2014 GSA Annual Meeting in Vancouver, British Columbia (19–22 October 2014)

Paper No. 161-4
Presentation Time: 2:05 PM


BARBOUR, Lee, Department of Civil, Geological and Environmental Engineering, University of Saskatchewan, Saskatoon, SK S7N 5A9, Canada, HENDRY, Jim, Geological Sciences, University of Saskatchewan, 114 Science Place, Saskatoon, SK S7N 5E2, Canada and CAREY, Sean K., School of Geography and Earth Sciences, McMaster University, Hamilton, ON L8S4K1, Canada

Chemical constituents from unsaturated mine waste rock can be mobilized through the net percolation of snow melt or precipitation. Naturally occurring stable isotopes of water have been used to track recharge; however, there have been few cases for thick deposits (up to 100 m) of coarse-textured, unsaturated waste rock. In this study, deep coring of large coal waste rock spoils and natural soil profiles down gradient of the spoil piles was undertaken as part of a program examining the influence of surface mining on hydrological and water quality responses in the Elk Valley, British Columbia. Coring was undertaken using both dry (no water addition) and wet (water addition) sonic drilling methods. In the case of wet drilling, drill water was spiked with a deuterium tracer to identify contamination of the core samples by drilling fluids. The stable isotopes of water (d2H and d18O) in the pore-water of the core samples were measured in the laboratory using established vapour equilibration methods on core samples and on pore-water squeezed from the core to yield high-resolution depth profiles.

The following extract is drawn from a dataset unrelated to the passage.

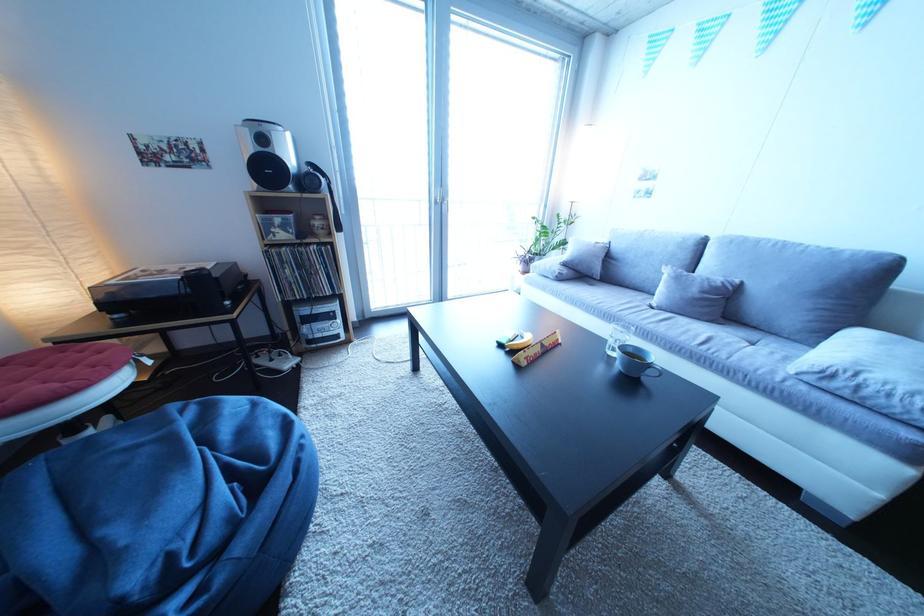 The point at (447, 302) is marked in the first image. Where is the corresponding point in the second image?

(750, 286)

Substantial heating of the core occurred during both wet and dry drilling resulting in water loss, and concomitant stable isotope fractionation. A protocol for correcting the d2H and d18O profiles was developed based on equilibrium and kinetic fractionation and was verified in controlled laboratory tests. Subsequently, the corrected profiles were used to develop statistical distributions of d2H and d18O within the dump that were then compared to the isotope distributions for precipitation (snowmelt and rainfall), waste rock drain outflow, and stream flow for both natural and waste rock affected watersheds. Profiles through the natural soil profiles had a more unimodal distribution, typical of snowmelt recharge events. In contrast, the profiles from the spoils had a wider and bi-modal distribution, indicative of net percolation from both spring freshet (snow melt) and summer rainfall events. The vertical profiles within the waste rock dump were also indicative of two cycles of annual recharge with similar volumes of recharge from both snowmelt and rainfall. Isotopic profiling showed that the net percolation through un-reclaimed coal waste rock spoil is greater than through undisturbed material profiles.